>>>

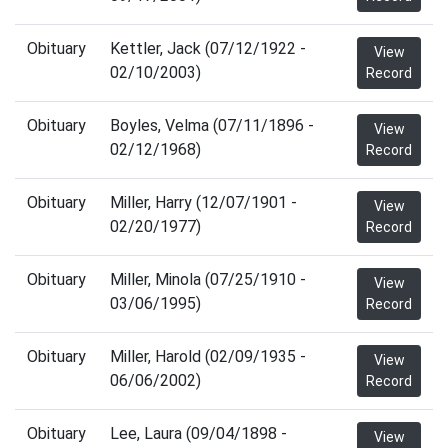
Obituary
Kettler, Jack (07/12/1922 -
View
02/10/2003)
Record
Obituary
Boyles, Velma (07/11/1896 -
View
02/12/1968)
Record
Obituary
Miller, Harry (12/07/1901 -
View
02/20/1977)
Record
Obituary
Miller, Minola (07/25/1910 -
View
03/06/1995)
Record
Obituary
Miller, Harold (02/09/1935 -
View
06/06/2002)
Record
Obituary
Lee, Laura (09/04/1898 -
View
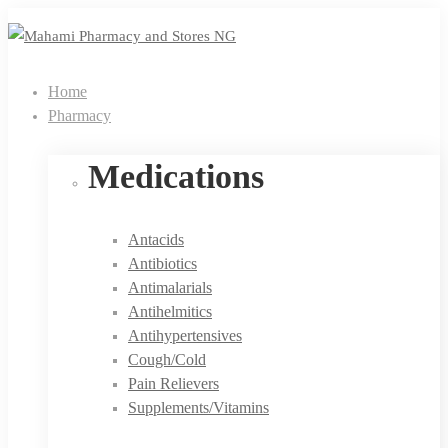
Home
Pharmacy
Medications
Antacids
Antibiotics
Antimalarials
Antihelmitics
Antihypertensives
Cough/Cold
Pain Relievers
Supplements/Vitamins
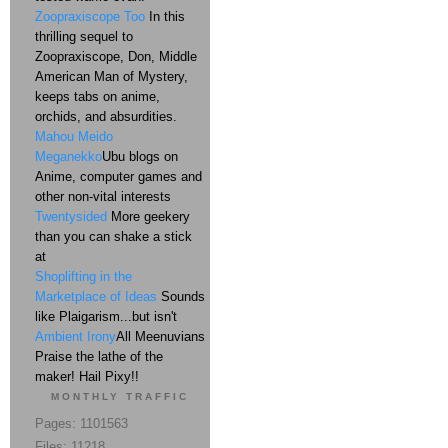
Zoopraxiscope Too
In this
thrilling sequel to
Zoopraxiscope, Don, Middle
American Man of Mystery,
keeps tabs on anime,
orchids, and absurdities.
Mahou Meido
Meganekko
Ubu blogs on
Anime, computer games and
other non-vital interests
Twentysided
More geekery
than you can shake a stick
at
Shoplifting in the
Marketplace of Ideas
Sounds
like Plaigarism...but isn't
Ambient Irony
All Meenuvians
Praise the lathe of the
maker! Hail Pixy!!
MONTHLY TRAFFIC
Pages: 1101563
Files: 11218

<<<
>>>

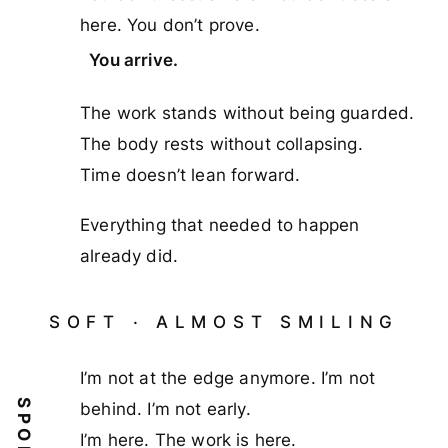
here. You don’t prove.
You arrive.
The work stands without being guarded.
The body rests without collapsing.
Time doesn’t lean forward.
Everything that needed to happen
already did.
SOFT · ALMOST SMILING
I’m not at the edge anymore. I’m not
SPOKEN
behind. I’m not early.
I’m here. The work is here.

<<<
>>>

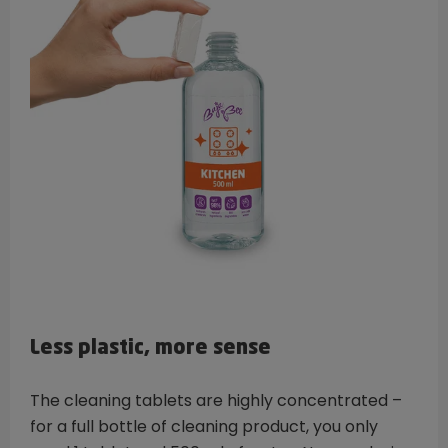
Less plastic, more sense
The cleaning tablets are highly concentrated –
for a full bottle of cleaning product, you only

<<<

Respond with only the number of lines in the records that include the word "without".

2